Śnięte ryby w Odrze i Kanale Gliwickim. Przyczyną jest wirus

Ponad 2 tony śniętych ryb wyłowiono z Kanału Gliwickiego i dwóch odcinków Odry. Próbki trafiły do Państwowego Instytutu Weterynaryjnego w Puławach. Urzędnicy apelują do wędkarzy o ostrożność, dezynfekcję sprzętu oraz odzieży.

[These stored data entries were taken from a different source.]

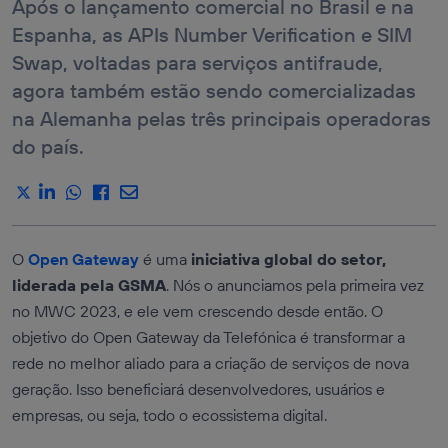
Após o lançamento comercial no Brasil e na
GERENCIAMENTO
DEVICES QOD
DE
Espanha, as APIs Number Verification e SIM
RELACIONAMENTO
API DEVICE
COM O CLIENTE
ROAMING
Swap, voltadas para serviços antifraude,
STATUS
COMÉRCIO
ELETRÔNICO E
agora também estão sendo comercializadas
API LOCATION
VAREJO
VERIFICATION
na Alemanha pelas três principais operadoras
MARKETING
VER TODAS
ORIENTADO POR
do país.
AS APIS
DADOS
SERVIÇOS DE TIC
Serviços
INDÚSTRIA E
AUTENTICAÇÃO
MANUFATURA
E PREVENÇÃO
DE FRAUDES
TRANSPORTE E
O
Open Gateway
é uma
iniciativa global do setor,
LOGÍSTICA
SERVIÇOS DE
liderada pela GSMA
. Nós o anunciamos pela primeira vez
LOCALIZAÇÃO
MÍDIA,
ENTRETENIMENTO
no MWC 2023, e ele vem crescendo desde então. O
QUALIDADE DA
E XR
COMUNICAÇÃO
objetivo do Open Gateway da Telefónica é transformar a
VIAGENS E
PAGAMENTOS
HOSPITALIDADE
rede no melhor aliado para a criação de serviços de nova
E COBRANÇAS
geração. Isso beneficiará desenvolvedores, usuários e
empresas, ou seja, todo o ecossistema digital.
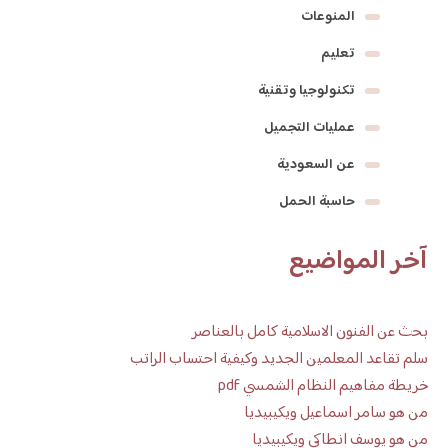
المنوعات
تعليم
تكنولوجيا وتقنية
عمليات التجميل
عن السعودية
حاسبة الحمل
آخر المواضيع
بحث عن الفنون الاسلامية كامل بالعناصر
سلم تقاعد المعلمين الجديد وكيفية احتساب الراتب
خريطة مفاهيم النظام الشمسي pdf
من هو سامر اسماعيل ويكيبيديا
من هو يوسف انطاكي ويكيبيديا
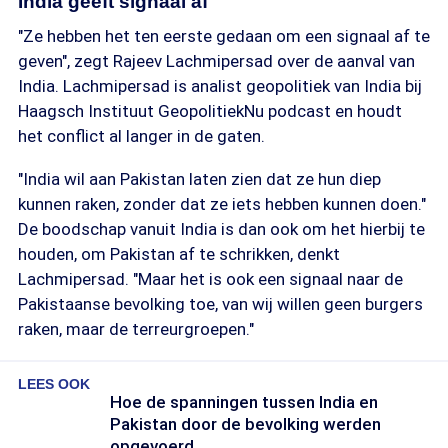
India geeft signaal af
"Ze hebben het ten eerste gedaan om een signaal af te
geven", zegt Rajeev Lachmipersad over de aanval van
India. Lachmipersad is analist geopolitiek van India bij
Haagsch Instituut GeopolitiekNu podcast en houdt
het conflict al langer in de gaten.
"India wil aan Pakistan laten zien dat ze hun diep
kunnen raken, zonder dat ze iets hebben kunnen doen."
De boodschap vanuit India is dan ook om het hierbij te
houden, om Pakistan af te schrikken, denkt
Lachmipersad. "Maar het is ook een signaal naar de
Pakistaanse bevolking toe, van wij willen geen burgers
raken, maar de terreurgroepen."
LEES OOK
Hoe de spanningen tussen India en
Pakistan door de bevolking werden
opgevoerd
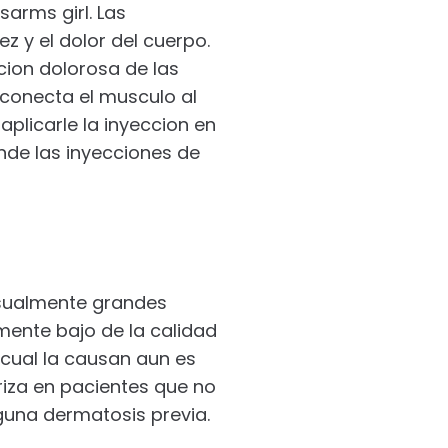
arms girl. Las
z y el dolor del cuerpo.
acion dolorosa de las
e conecta el musculo al
aplicarle la inyeccion en
onde las inyecciones de
nusualmente grandes
ente bajo de la calidad
 cual la causan aun es
riza en pacientes que no
lguna dermatosis previa.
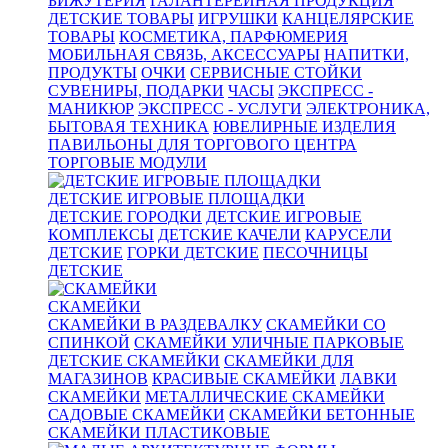
БИЖУТЕРИЯ
ГАЛАНТЕРЕЙНАЯ ПРОДУКЦИЯ
ДЕТСКИЕ ТОВАРЫ
ИГРУШКИ
КАНЦЕЛЯРСКИЕ
ТОВАРЫ
КОСМЕТИКА, ПАРФЮМЕРИЯ
МОБИЛЬНАЯ СВЯЗЬ, АКСЕССУАРЫ
НАПИТКИ,
ПРОДУКТЫ
ОЧКИ
СЕРВИСНЫЕ СТОЙКИ
СУВЕНИРЫ, ПОДАРКИ
ЧАСЫ
ЭКСПРЕСС -
МАНИКЮР
ЭКСПРЕСС - УСЛУГИ
ЭЛЕКТРОНИКА,
БЫТОВАЯ ТЕХНИКА
ЮВЕЛИРНЫЕ ИЗДЕЛИЯ
ПАВИЛЬОНЫ ДЛЯ ТОРГОВОГО ЦЕНТРА
ТОРГОВЫЕ МОДУЛИ
ДЕТСКИЕ ИГРОВЫЕ ПЛОЩАДКИ
ДЕТСКИЕ ГОРОДКИ
ДЕТСКИЕ ИГРОВЫЕ
КОМПЛЕКСЫ
ДЕТСКИЕ КАЧЕЛИ
КАРУСЕЛИ
ДЕТСКИЕ
ГОРКИ ДЕТСКИЕ
ПЕСОЧНИЦЫ
ДЕТСКИЕ
СКАМЕЙКИ
СКАМЕЙКИ В РАЗДЕВАЛКУ
СКАМЕЙКИ СО
СПИНКОЙ
СКАМЕЙКИ УЛИЧНЫЕ ПАРКОВЫЕ
ДЕТСКИЕ СКАМЕЙКИ
СКАМЕЙКИ ДЛЯ
МАГАЗИНОВ
КРАСИВЫЕ СКАМЕЙКИ
ЛАВКИ
СКАМЕЙКИ
МЕТАЛЛИЧЕСКИЕ СКАМЕЙКИ
САДОВЫЕ СКАМЕЙКИ
СКАМЕЙКИ БЕТОННЫЕ
СКАМЕЙКИ ПЛАСТИКОВЫЕ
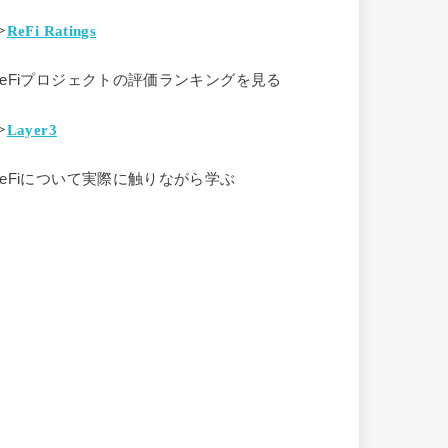
>
ReFi Ratings
ReFiプロジェクトの評価ランキングを見る
>
Layer3
ReFiについて実際に触りながら学ぶ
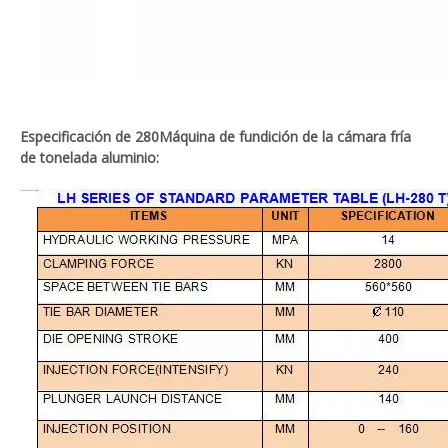
Especificación de 280
Máquina de fundición de la cámara fría
de tonelada aluminio:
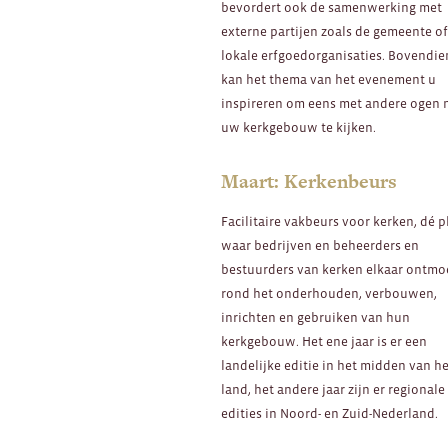
bevordert ook de samenwerking met
externe partijen zoals de gemeente o
lokale erfgoedorganisaties. Bovendie
kan het thema van het evenement u
inspireren om eens met andere ogen 
uw kerkgebouw te kijken.
Maart: Kerkenbeurs
Facilitaire vakbeurs voor kerken, dé p
waar bedrijven en beheerders en
bestuurders van kerken elkaar ontmo
rond het onderhouden, verbouwen,
inrichten en gebruiken van hun
kerkgebouw. Het ene jaar is er een
landelijke editie in het midden van h
land, het andere jaar zijn er regionale
edities in Noord- en Zuid-Nederland.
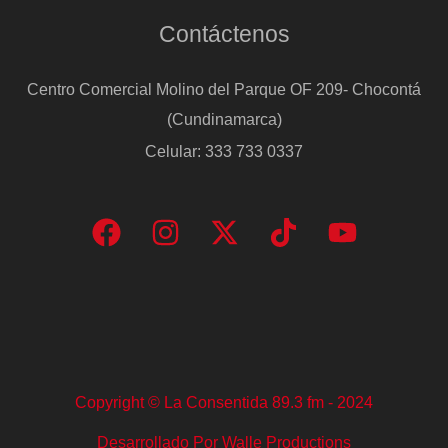
Contáctenos
Centro Comercial Molino del Parque OF 209- Chocontá
(Cundinamarca)
Celular: 333 733 0337
Copyright © La Consentida 89.3 fm - 2024
Desarrollado Por Walle Productions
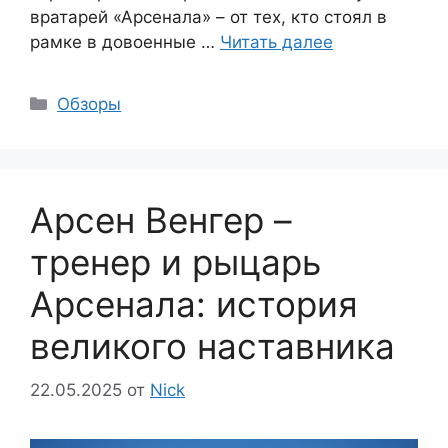
вратарей «Арсенала» – от тех, кто стоял в
рамке в довоенные …
Читать далее
Рубрики
Обзоры
Арсен Венгер –
тренер и рыцарь
Арсенала: история
великого наставника
22.05.2025
от
Nick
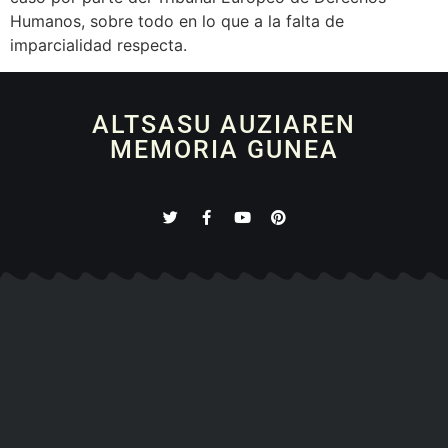
Humanos, sobre todo en lo que a la falta de
imparcialidad respecta.
ALTSASU AUZIAREN
MEMORIA GUNEA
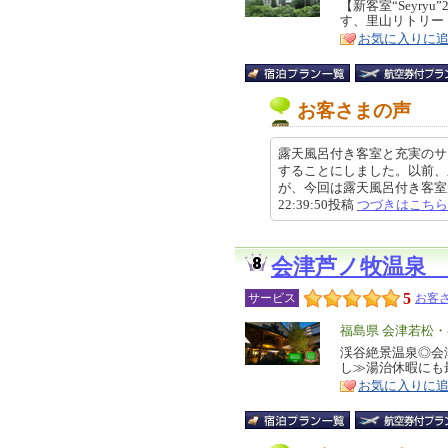
リ
【新客室“Seyry
特
す、里山リトリー
ア
徴
お気に入りに
お客さまの声
露天風呂付き客室と充実のサ
することにしました。以前、
が、今回は露天風呂付き客室があ
22:39:50投稿
つづきはこちら
会津芦ノ牧温泉 
5
サービス
お客さ
エ
福島県 会津若松
リ
渓谷絶景温泉◎会
特
し≫湯治休暇にも
ア
徴
お気に入りに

Śnięte ryby zauważono w Odrze i Kanale Gliwickim,Śnięte ryby zauważono w Odrze i Kanale Gliwickim,
Źródło zdjęć: © Facebook | TVP3 Opole
Wojciech Surowiec

Co zabiło ryby?

Śnięte ryby w Kanale Gliwickim zauważono 8 kwietnia. 6 dni później pływające brzuchem do góry zwierzęta pojawiły się w Odrze, na odcinku — jak informują Wody Polskie — od stopnia wodnego Koźle (woj. opolskie) do stopnia wodnego Januszkowice oraz od stopnia wodnego Januszkowice do stopnia wodnego Krępa (również w woj. opolskim).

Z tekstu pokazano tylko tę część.